Let $X\xrightarrow{f}Y\xrightarrow{q}Z$ be morphisms of schemes such that $f$ is finite and $q$, $q\circ f$ are compactifiable, which means they can be factored as an open immersion followed by a proper morphism. Let $\cal{F}$ be a torsion étale sheaf on $X$. Is it true that there is an isomorphism \begin{equation} R^r(q\circ f)_!{\cal{F}} \cong R^rq_!(f_*\cal{F}) \end{equation} of higher direct images with proper support?
Let me say a bit of why I suspect this could be true. Since $f$ is finite $f_*$ is exact, and it also preserves injectives because its left adjoint $f^*$ is exact. Therefore if we take higher direct images instead, we do have an isomorphism $R^r(q\circ f)_*{\cal{F}} \cong R^rq_*(f_*\cal{F})$. This can be seen directly by the definition of derived functors with injective resolutions. But $R^rq_!$ is not a derived functor, but rather is defined as $R^rq_!:=(R^r\bar{q}_*)\circ j_!$ where $q=\bar{q}\circ j$ is a compactification and $j_!$ denotes extension by zero.

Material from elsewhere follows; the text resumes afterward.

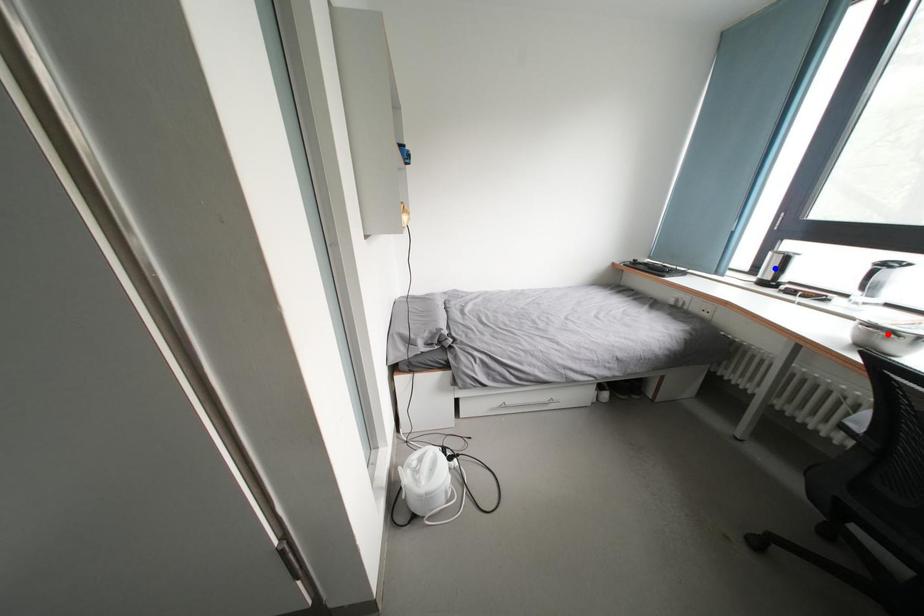 Question: Two points are marked on the image. Which point is closer to the camera?

Choices:
 (A) Blue point is closer.
 (B) Red point is closer.

Answer: (B) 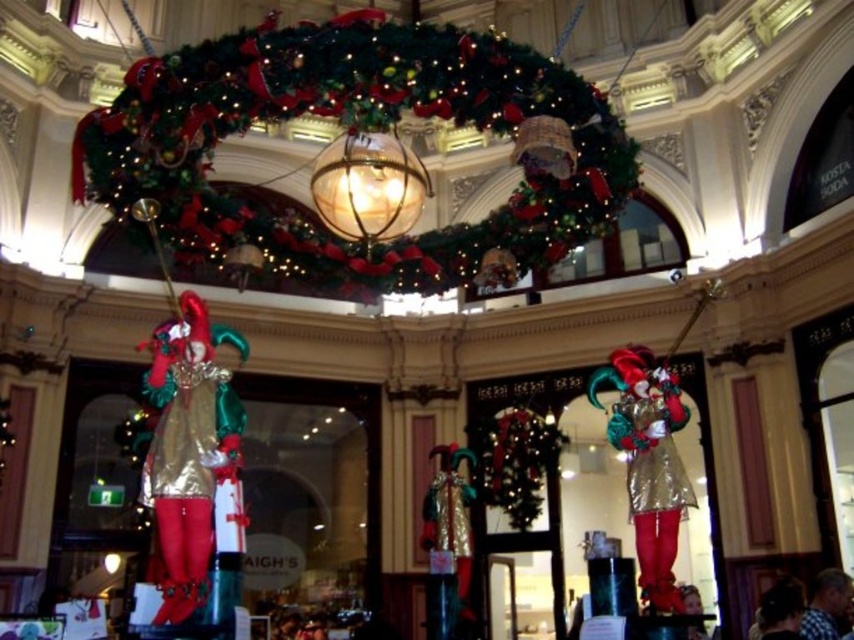 Question: Which point is closer to the camera?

I have been able to prove the following similar result: if $X\xrightarrow{p}Y\xrightarrow{g}Z$ with $g$ finite and $p,g\circ p$ compactifiable, then \begin{equation}R^r(g\circ p)_!{\cal{F}}\cong g_*R^rp_!\cal{F}.\end{equation} The key is noting that if $p=\bar{p}\circ j$ is a compactification of $p$, then $g\circ p=g\circ\bar{p}\circ j$ is a compactification of $g\circ p$ because $g$ is proper, and thus $R^r(g\circ\bar{p})_*(j_!{\cal{F}})\cong g_*R^r\bar{p}_*(j_!\cal{F})$ because $g_*$ is exact. However for my question above I'm just not able to find compactifications of $q$ and $q\circ f$ which are related to each other, or know if this even is a good approach.